The schema.org initiative just announced the release of a new action vocabulary. As their blog post emphasises:

The Web is not just about static descriptions of entities. It is about taking action on these entities.

Whether they’re online or offline, publishing those actions in a machine-readable format follows TimBL’s “Weaving the Web” vision of the Web as a social machine.

It’s even more relevant when the online and the offline world become one, whether it’s through apps (4square, Uber, etc.) or via sensors and wearable tech (mobile phones, Glass, etc.). A particular aspect I’m interested in is how those actions can help to personalise the Web

The rise of dynamic content and structured data on the Web

This is not the first time actions – at least online ones –  are used on the Web: think of Activity StreamsWeb Intents, as well as SIOC-Actions that I’ve worked on with Pierre-Antoine Champin a few years ago.
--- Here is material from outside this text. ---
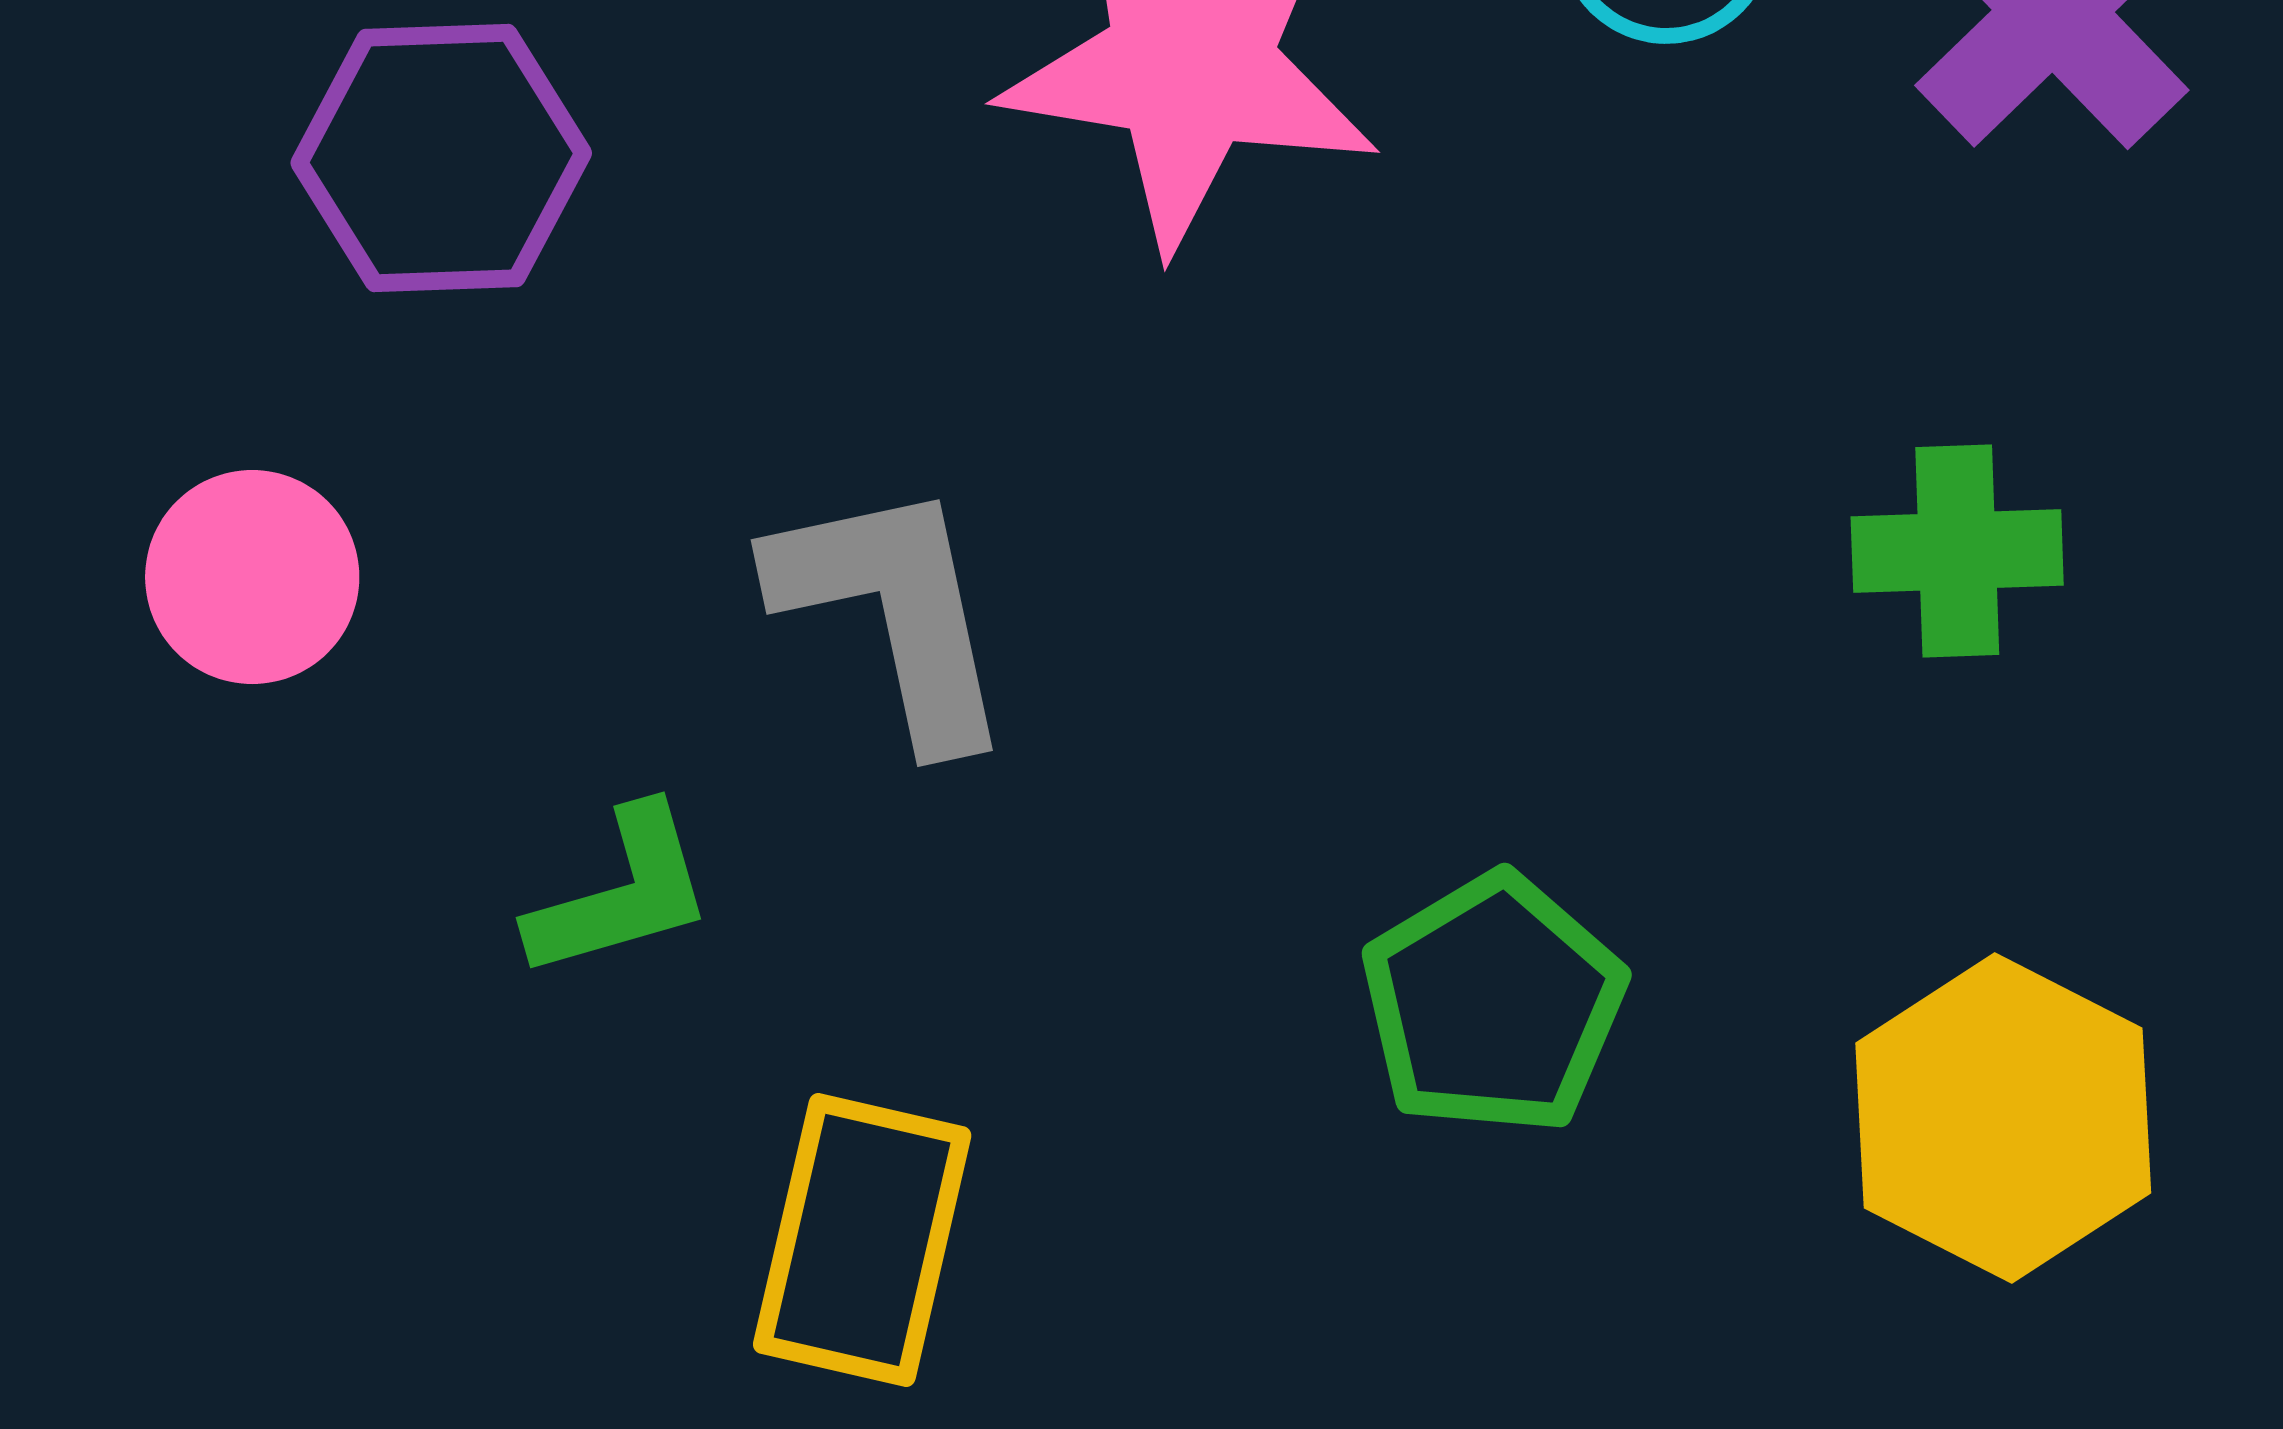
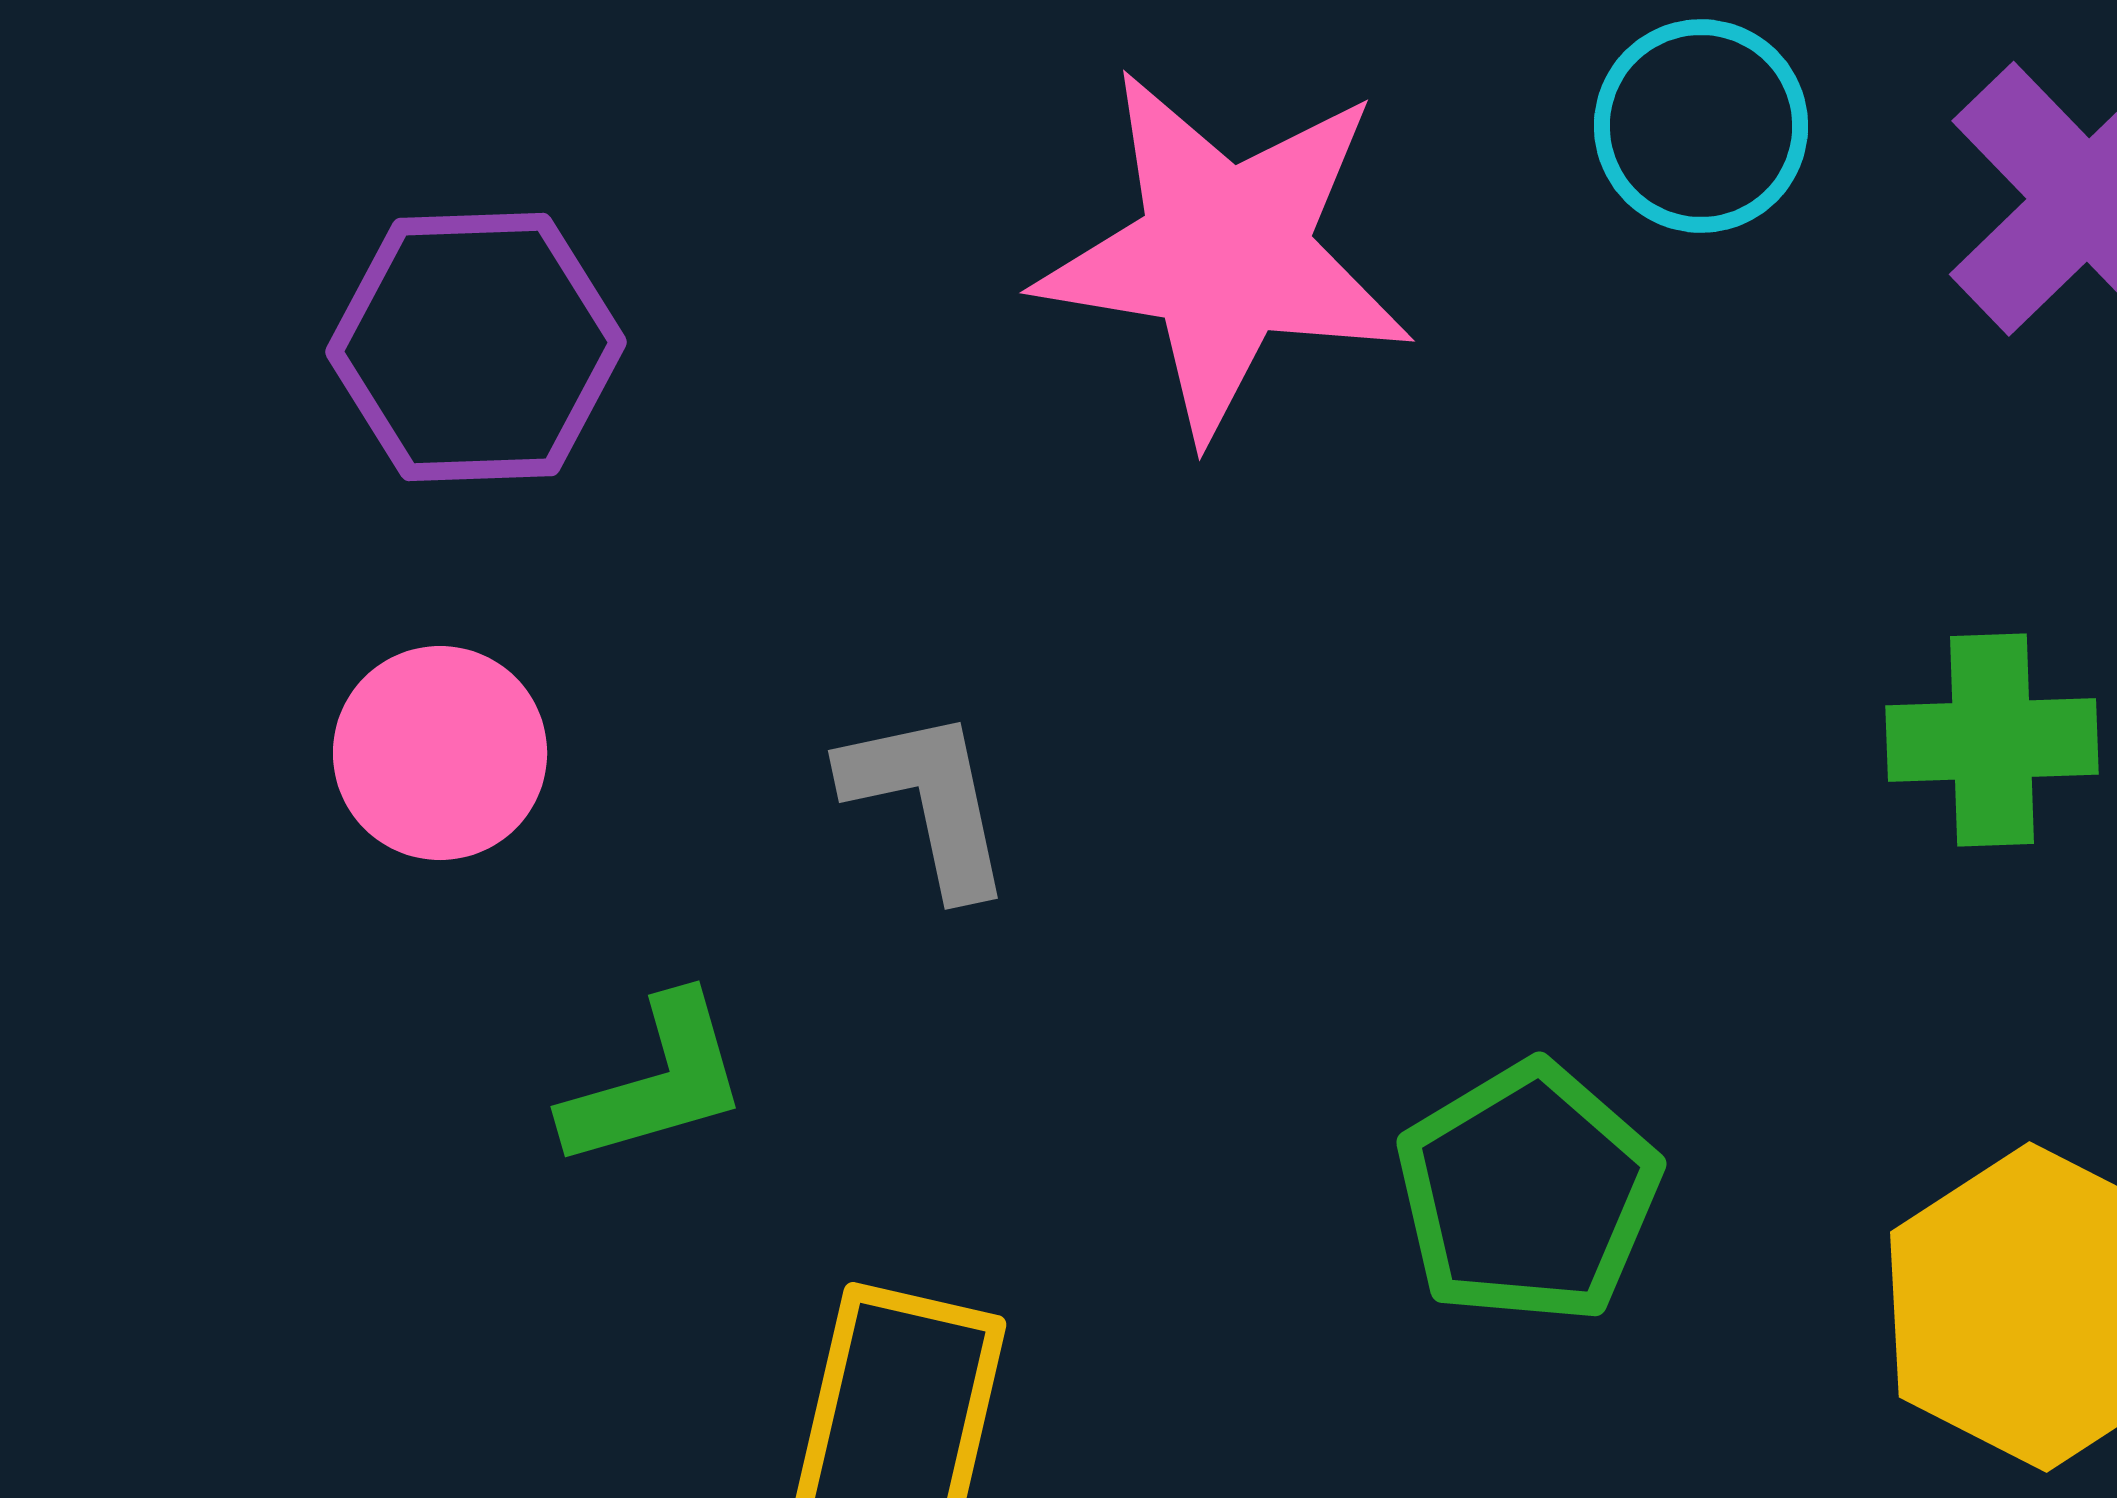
pink circle: (252, 577) -> (440, 753), moved
gray L-shape: (893, 612) -> (928, 801), size x0.7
Yet, considering the recent advances on structured Web data (schema.org, Google’s Knowledge Graph, Facebook OpenGraph, Twitter cards…), this addition is a timely move. Every one can now publish their actions using a shared vocabulary, meaning that apps and services can consume them openly – pending the correct credentials and privacy settings. And that’s a big move for personalisation.

Personalising content from distributed data

Let’s consider my musical activity. Right now, I can plug my services into Facebook and use the Graph API to retrieve my listening history. Or query APIs such as the Deezer one. Or check my Twitter and Instagram feeds to remember some of the records I’ve put on my turntable. Yet, if all of them would publish actions using the new ListenAction type, I could use a single query engine to get the data from those different endpoints.

Deezer could describe actions using the following JSON-LD, and Spotify with RDFa, but it doesn’t really matter – as both would agree on shared semantics through a single vocabulary.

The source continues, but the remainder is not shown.